● **AIM OF THE TASK**: What is the number of lines in these entries that include "Ford"? Write that number and no other text.

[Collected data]
....
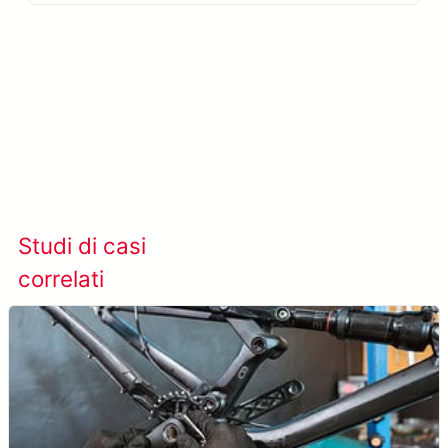
Scopri di più su META-aivi →
Studi di casi
Visualizza tutti i casi
correlati
studio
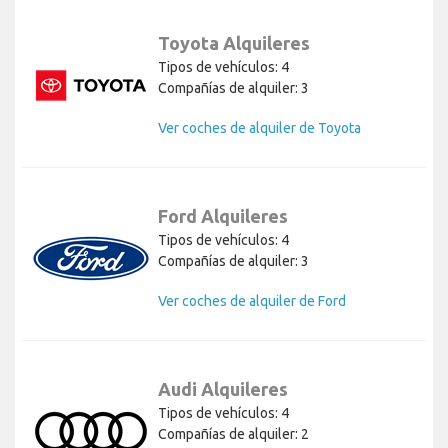
Toyota Alquileres
Tipos de vehículos: 4
Compañías de alquiler: 3
Ver coches de alquiler de Toyota
Ford Alquileres
Tipos de vehículos: 4
Compañías de alquiler: 3
Ver coches de alquiler de Ford
Audi Alquileres
Tipos de vehículos: 4
Compañías de alquiler: 2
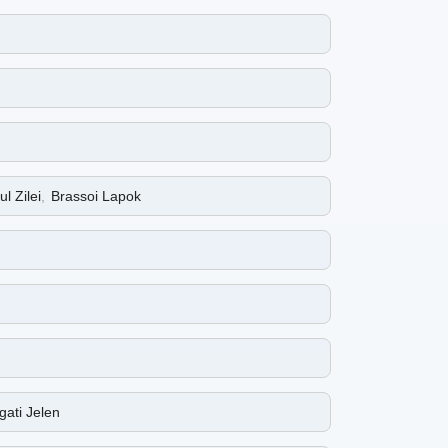
ul Zilei
,
Brassoi Lapok
gati Jelen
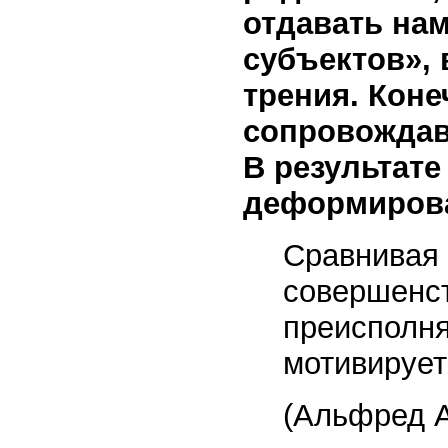
отдавать на
субъектов», 
трения. Коне
сопровождав
В результате
деформирова
Сравнивая
совершенст
преисполня
мотивирует
(Альфред 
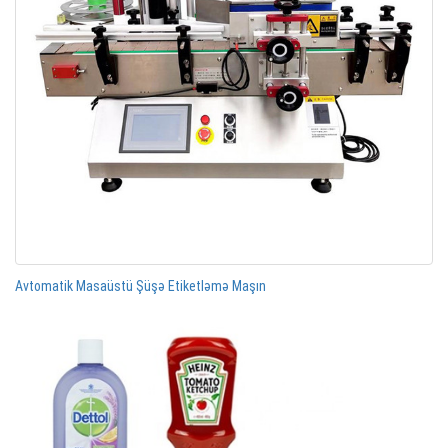
Avtomatik Masaüstü Şüşə Etiketləmə Maşın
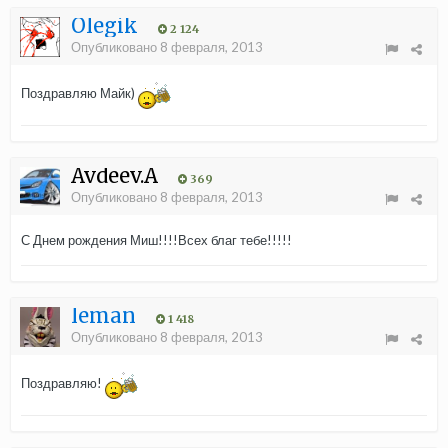
Olegik
2 124
Опубликовано
8 февраля, 2013
Поздравляю Майк)
Avdeev.A
369
Опубликовано
8 февраля, 2013
С Днем рождения Миш!!!!Всех благ тебе!!!!!
leman
1 418
Опубликовано
8 февраля, 2013
Поздравляю!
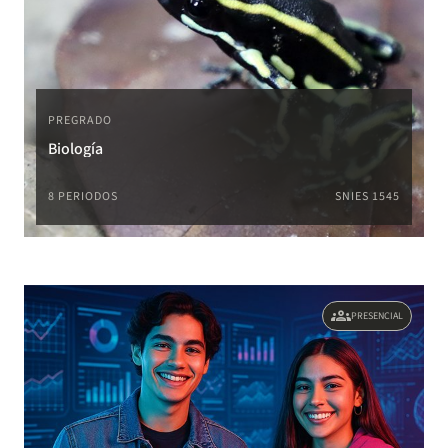
PREGRADO
Biología
8 PERIODOS
SNIES 1545
groups
PRESENCIAL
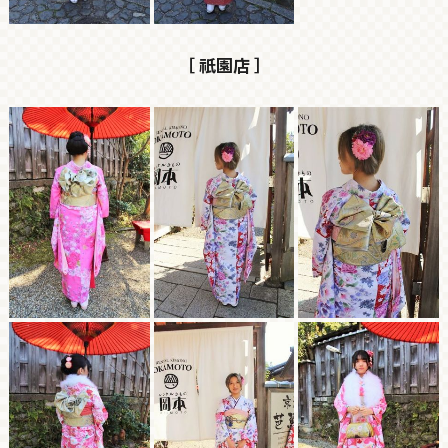
［ 祇園店 ］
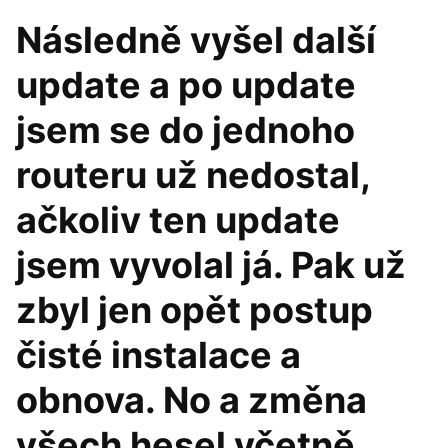
Následně vyšel další
update a po update
jsem se do jednoho
routeru už nedostal,
ačkoliv ten update
jsem vyvolal já. Pak už
zbyl jen opět postup
čisté instalace a
obnova. No a změna
všech hesel včetně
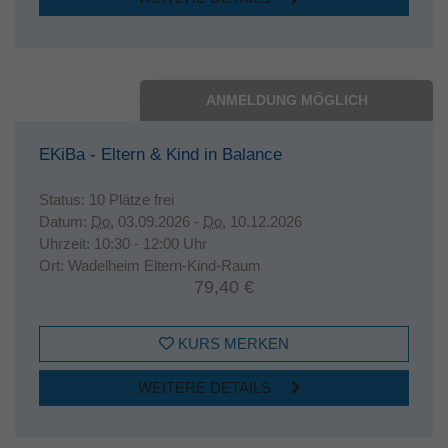
ANMELDUNG MÖGLICH
EKiBa - Eltern & Kind in Balance
Status:
10 Plätze frei
Datum:
Do.
03.09.2026 -
Do.
10.12.2026
Uhrzeit:
10:30 - 12:00 Uhr
Ort:
Wadelheim Eltern-Kind-Raum
79,40 €
KURS MERKEN
WEITERE DETAILS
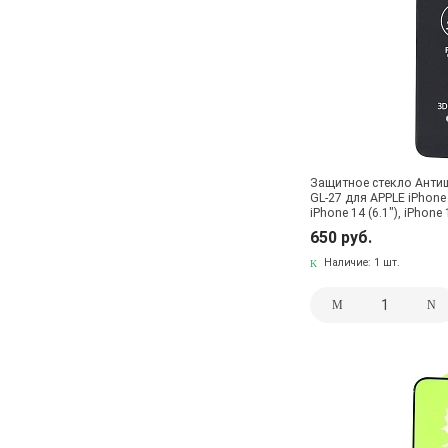
Защитное стекло Анти
GL-27 для APPLE iPhone 1
iPhone 14 (6.1"), iPhone 
сеточкой на динамике,
650 руб.
Наличие:
1 шт.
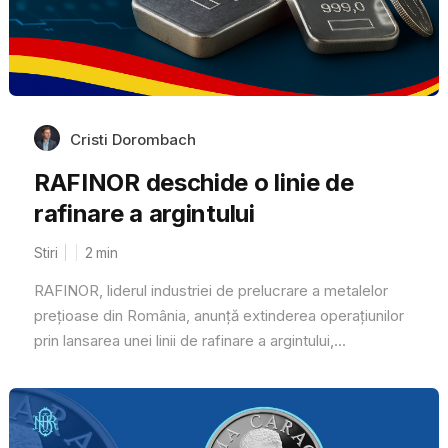
Cristi Dorombach
RAFINOR deschide o linie de
rafinare a argintului
Stiri
2
min
RAFINOR, liderul industriei de prelucrare a metalelor
prețioase din România, anunță extinderea operațiunilor
prin lansarea unei linii de rafinare a argintului,...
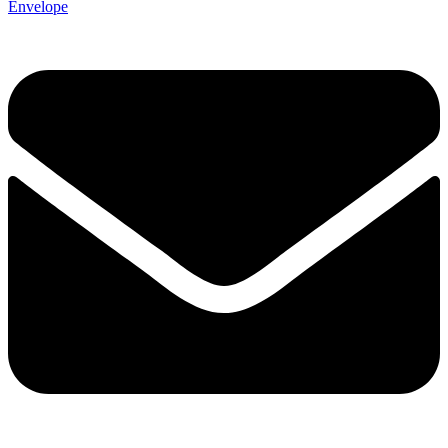
Envelope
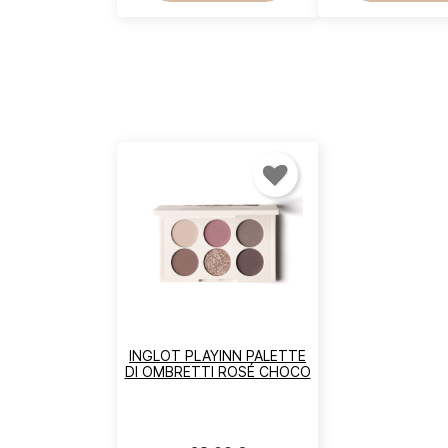
INGLOT PLAYINN PALETTE
DI OMBRETTI ROSÉ CHOCO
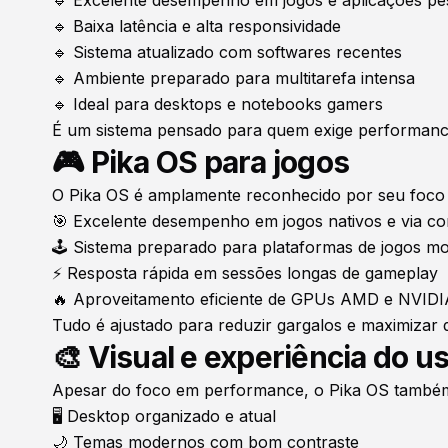
🔹 Baixa latência e alta responsividade
🔹 Sistema atualizado com softwares recentes
🔹 Ambiente preparado para multitarefa intensa
🔹 Ideal para desktops e notebooks gamers
É um sistema pensado para quem exige performance
🎮 Pika OS para jogos
O Pika OS é amplamente reconhecido por seu foco 
🎯 Excelente desempenho em jogos nativos e via com
🕹️ Sistema preparado para plataformas de jogos m
⚡ Resposta rápida em sessões longas de gameplay
🔥 Aproveitamento eficiente de GPUs AMD e NVIDI
Tudo é ajustado para reduzir gargalos e maximiza
🎨 Visual e experiência do u
Apesar do foco em performance, o Pika OS também 
🖥️ Desktop organizado e atual
🌙 Temas modernos com bom contraste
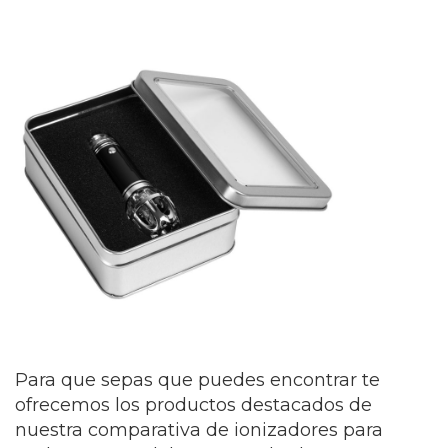
Para que sepas que puedes encontrar te
ofrecemos los productos destacados de
nuestra comparativa de ionizadores para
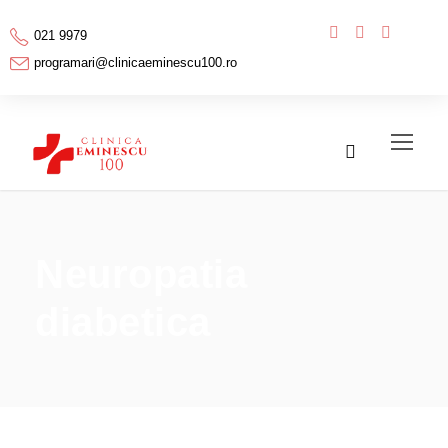
021 9979
programari@clinicaeminescu100.ro
Neuropatia
diabetica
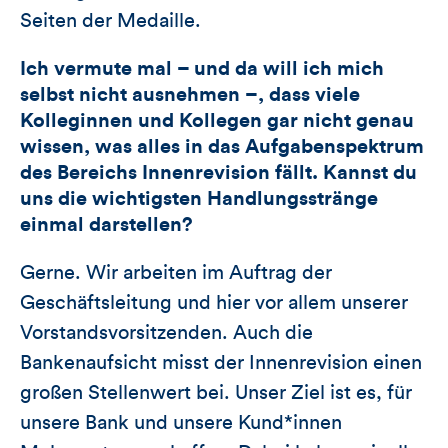
Seiten der Medaille.
Ich vermute mal – und da will ich mich
selbst nicht ausnehmen –, dass viele
Kolleginnen und Kollegen gar nicht genau
wissen, was alles in das Aufgabenspektrum
des Bereichs Innenrevision fällt. Kannst du
uns die wichtigsten Handlungsstränge
einmal darstellen?
Gerne. Wir arbeiten im Auftrag der
Geschäftsleitung und hier vor allem unserer
Vorstandsvorsitzenden. Auch die
Bankenaufsicht misst der Innenrevision einen
großen Stellenwert bei. Unser Ziel ist es, für
unsere Bank und unsere Kund*innen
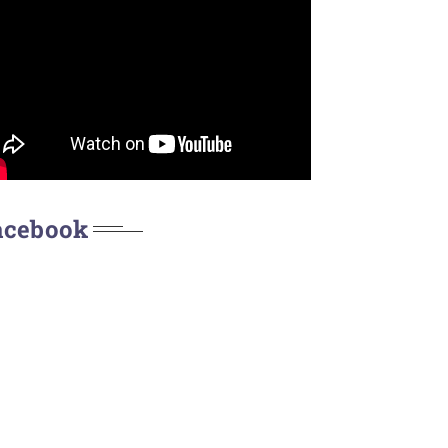
acebook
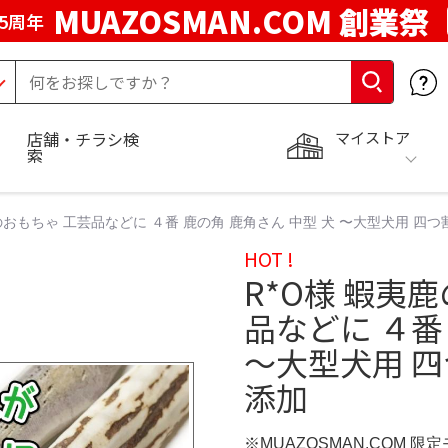
MUAZOSMAN.COM 創業祭
5周年
マイストア
店舗・チラシ検
索
のおもちゃ 工芸品などに ４番 鹿の角 鹿角さん 中型 犬 〜大型犬用 四つ
HOT !
R*O様 蝦夷
品などに ４番
〜大型犬用 四
添加
※MUAZOSMAN.COM 限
....
● **ANSWER BELOW**: 2